(Page-level text extractions)

══════════

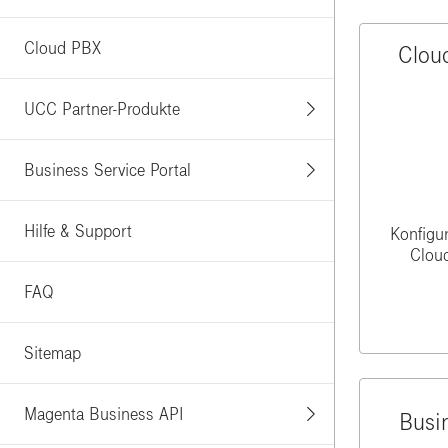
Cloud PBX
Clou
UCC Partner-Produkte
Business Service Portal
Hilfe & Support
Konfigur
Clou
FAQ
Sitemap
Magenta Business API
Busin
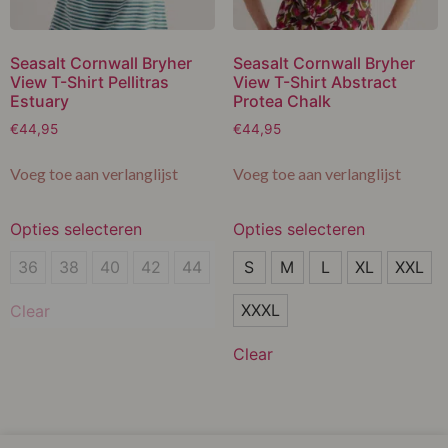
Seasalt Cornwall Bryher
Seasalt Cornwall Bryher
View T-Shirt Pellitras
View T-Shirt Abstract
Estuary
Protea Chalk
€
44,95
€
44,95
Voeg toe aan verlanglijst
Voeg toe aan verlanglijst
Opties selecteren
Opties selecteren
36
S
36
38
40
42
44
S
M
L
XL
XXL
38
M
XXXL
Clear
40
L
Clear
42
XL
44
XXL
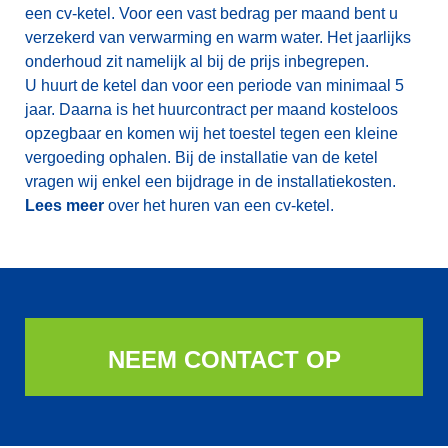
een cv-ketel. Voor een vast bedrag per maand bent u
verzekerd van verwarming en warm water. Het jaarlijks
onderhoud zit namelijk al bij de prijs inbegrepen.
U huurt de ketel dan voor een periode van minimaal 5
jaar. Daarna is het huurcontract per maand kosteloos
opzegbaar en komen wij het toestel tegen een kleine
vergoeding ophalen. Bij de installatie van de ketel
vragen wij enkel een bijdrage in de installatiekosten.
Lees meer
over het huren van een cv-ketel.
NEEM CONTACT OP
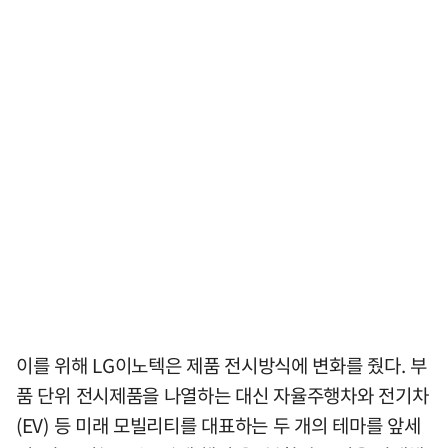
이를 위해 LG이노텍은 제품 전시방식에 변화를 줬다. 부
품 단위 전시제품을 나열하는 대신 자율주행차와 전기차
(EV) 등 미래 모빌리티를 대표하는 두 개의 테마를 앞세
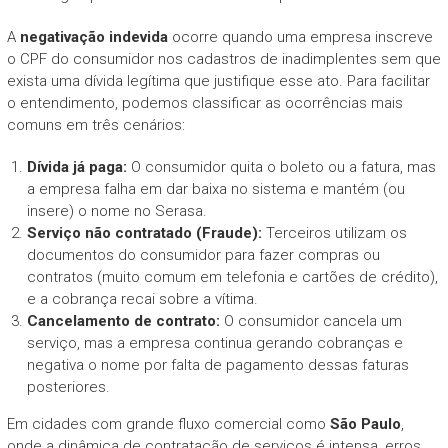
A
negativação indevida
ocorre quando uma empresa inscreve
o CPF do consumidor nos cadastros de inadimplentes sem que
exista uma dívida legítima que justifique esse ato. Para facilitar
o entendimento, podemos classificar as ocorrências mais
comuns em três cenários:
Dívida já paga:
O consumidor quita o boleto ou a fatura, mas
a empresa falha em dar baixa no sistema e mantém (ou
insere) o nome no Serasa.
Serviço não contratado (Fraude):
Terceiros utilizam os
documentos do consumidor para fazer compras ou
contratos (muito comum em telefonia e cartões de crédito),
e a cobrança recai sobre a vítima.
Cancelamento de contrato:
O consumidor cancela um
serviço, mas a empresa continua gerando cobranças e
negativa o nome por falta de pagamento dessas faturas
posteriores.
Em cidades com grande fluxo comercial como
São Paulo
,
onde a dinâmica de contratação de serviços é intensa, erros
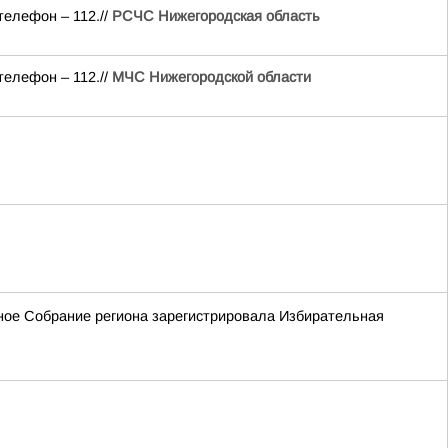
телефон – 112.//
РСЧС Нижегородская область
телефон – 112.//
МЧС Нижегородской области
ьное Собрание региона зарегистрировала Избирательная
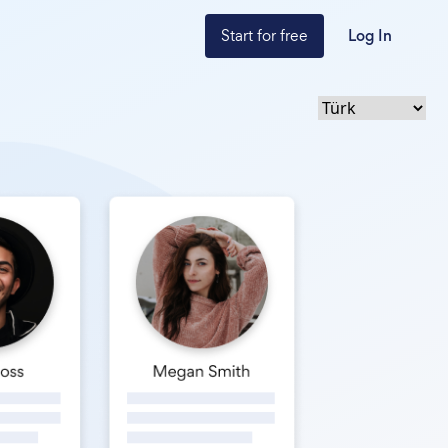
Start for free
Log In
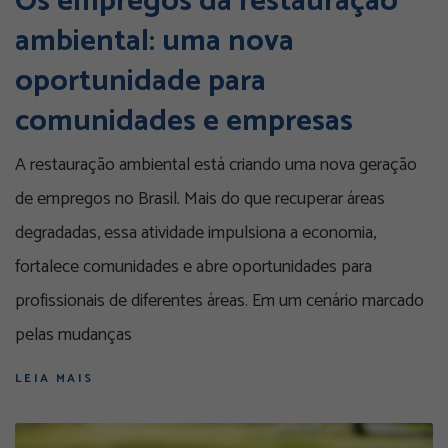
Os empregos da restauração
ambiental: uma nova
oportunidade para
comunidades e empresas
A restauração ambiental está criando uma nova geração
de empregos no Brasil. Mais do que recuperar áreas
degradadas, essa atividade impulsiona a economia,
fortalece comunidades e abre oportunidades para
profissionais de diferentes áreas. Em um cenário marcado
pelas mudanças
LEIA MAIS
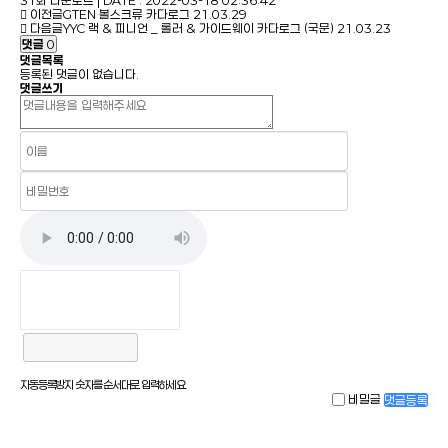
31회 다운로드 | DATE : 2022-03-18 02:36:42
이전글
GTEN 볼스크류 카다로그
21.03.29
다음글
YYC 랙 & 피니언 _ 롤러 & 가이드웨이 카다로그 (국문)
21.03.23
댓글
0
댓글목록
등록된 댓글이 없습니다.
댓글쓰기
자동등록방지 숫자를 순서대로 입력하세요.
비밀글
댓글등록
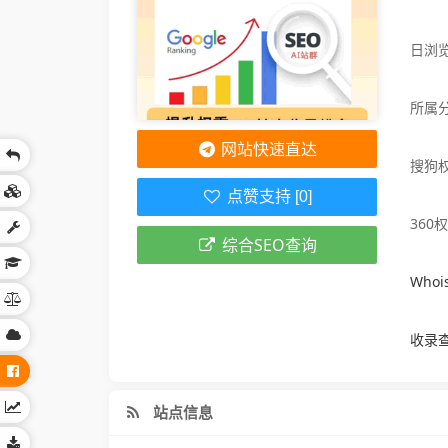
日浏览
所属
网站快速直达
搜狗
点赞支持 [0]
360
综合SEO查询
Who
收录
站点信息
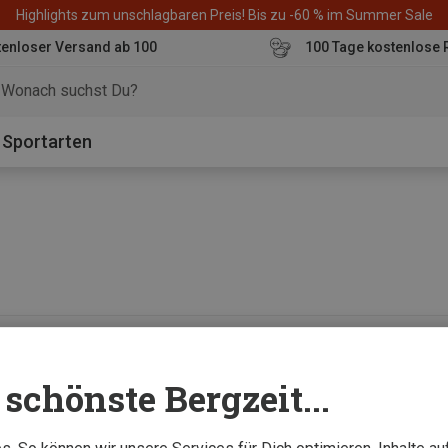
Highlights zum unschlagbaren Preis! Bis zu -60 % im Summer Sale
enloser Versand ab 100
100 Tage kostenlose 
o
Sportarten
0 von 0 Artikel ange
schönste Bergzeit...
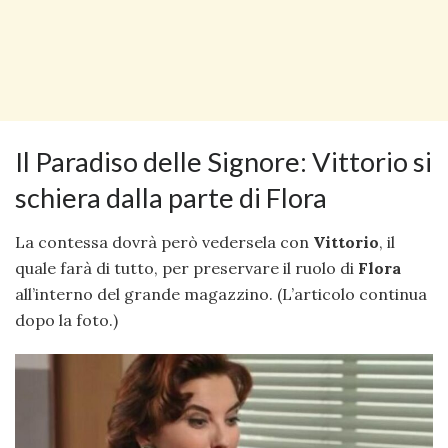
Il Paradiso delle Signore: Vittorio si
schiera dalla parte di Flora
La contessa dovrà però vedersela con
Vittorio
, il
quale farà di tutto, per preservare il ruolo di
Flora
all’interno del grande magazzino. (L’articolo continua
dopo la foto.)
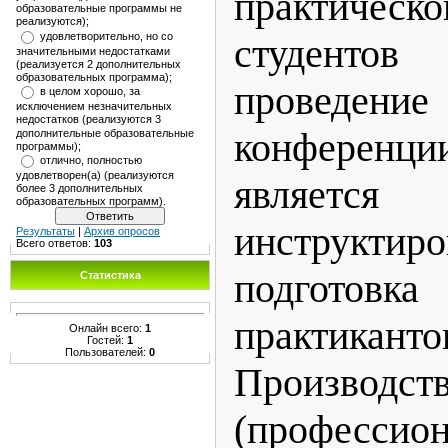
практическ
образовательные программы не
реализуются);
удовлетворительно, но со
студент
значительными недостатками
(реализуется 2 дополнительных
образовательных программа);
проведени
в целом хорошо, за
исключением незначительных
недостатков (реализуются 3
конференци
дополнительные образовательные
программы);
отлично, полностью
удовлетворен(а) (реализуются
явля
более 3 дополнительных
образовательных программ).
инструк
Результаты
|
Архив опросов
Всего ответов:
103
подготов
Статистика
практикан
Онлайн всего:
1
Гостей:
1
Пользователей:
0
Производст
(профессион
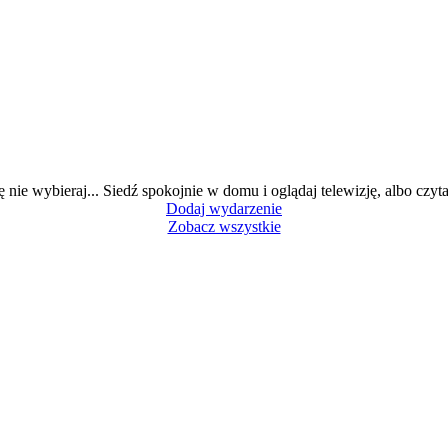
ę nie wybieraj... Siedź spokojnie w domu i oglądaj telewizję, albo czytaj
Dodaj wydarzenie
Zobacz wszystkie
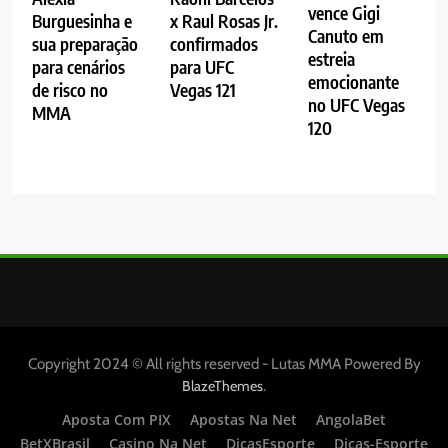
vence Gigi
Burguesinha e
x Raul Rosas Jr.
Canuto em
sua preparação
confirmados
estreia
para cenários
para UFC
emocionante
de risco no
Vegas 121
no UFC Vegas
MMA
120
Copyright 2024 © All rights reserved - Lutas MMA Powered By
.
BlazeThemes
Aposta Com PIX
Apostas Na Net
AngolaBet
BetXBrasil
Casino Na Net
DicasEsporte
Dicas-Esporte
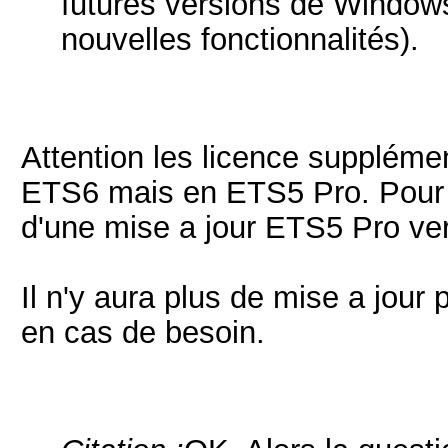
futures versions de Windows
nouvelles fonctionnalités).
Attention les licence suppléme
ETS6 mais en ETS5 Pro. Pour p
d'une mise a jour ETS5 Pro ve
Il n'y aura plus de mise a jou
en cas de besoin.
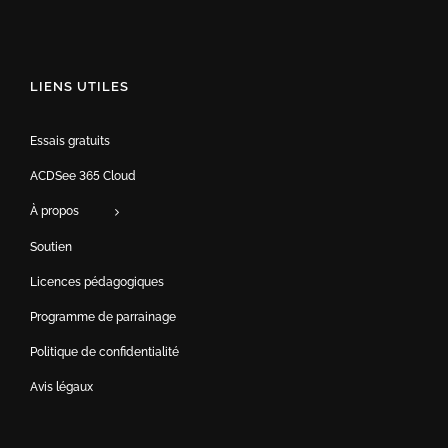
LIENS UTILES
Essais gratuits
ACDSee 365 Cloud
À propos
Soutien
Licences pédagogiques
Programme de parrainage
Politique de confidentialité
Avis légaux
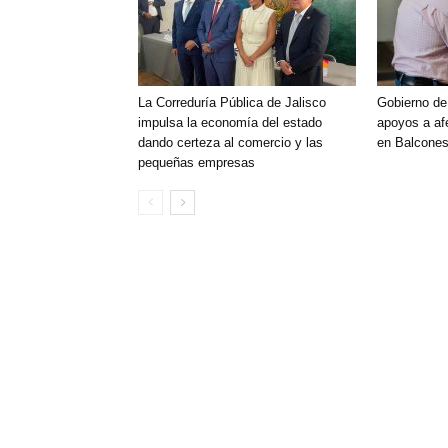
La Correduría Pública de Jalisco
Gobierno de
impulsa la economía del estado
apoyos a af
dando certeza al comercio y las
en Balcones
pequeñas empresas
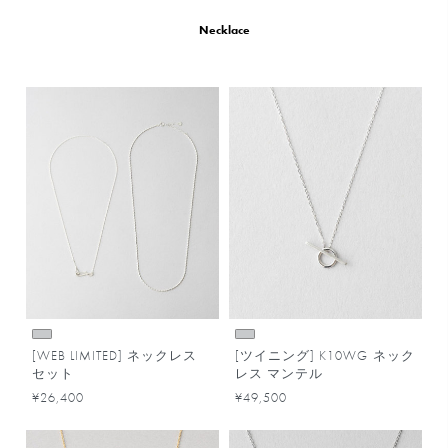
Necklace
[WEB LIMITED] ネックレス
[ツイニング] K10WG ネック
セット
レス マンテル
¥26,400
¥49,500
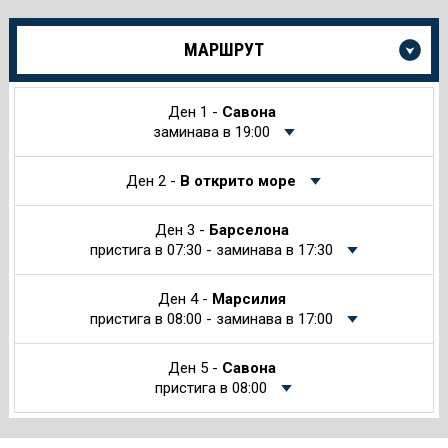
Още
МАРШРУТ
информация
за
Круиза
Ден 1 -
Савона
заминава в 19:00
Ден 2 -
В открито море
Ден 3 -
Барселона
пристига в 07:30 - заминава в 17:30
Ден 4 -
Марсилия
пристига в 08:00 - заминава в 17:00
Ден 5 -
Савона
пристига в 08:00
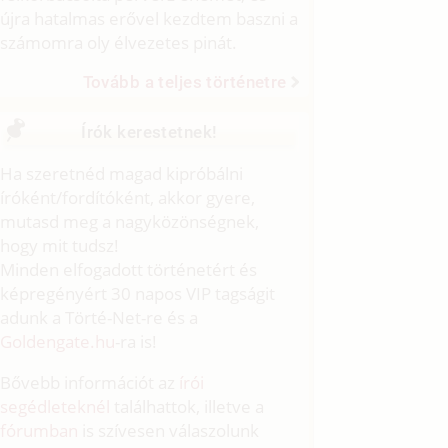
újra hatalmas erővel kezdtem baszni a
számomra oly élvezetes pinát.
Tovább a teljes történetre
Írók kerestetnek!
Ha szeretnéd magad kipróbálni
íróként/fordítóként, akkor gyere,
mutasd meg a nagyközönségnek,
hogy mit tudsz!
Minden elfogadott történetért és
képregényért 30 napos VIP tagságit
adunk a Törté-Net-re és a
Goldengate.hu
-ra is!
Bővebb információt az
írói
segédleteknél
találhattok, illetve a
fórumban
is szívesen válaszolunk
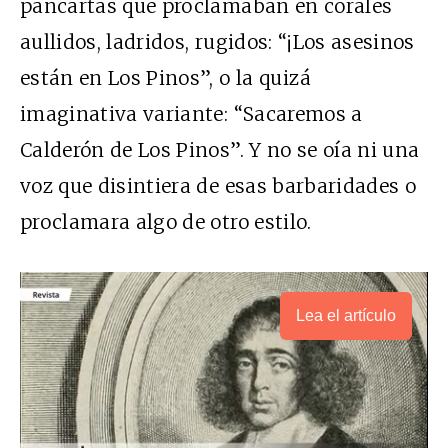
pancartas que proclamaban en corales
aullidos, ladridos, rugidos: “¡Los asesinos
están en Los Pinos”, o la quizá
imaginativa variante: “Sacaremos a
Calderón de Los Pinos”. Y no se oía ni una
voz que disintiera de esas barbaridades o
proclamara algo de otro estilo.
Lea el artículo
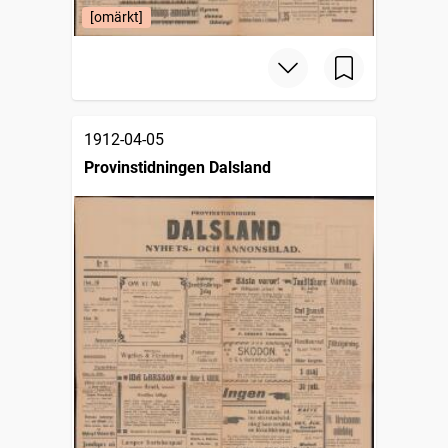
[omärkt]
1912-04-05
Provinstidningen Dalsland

══════════

_Task requirements_
Search the records above for the string "пристига" and copy each line that holds it.

_Answer for this exercise_
пристига в 07:30 - заминава в 17:30
пристига в 08:00 - заминава в 17:00
пристига в 08:00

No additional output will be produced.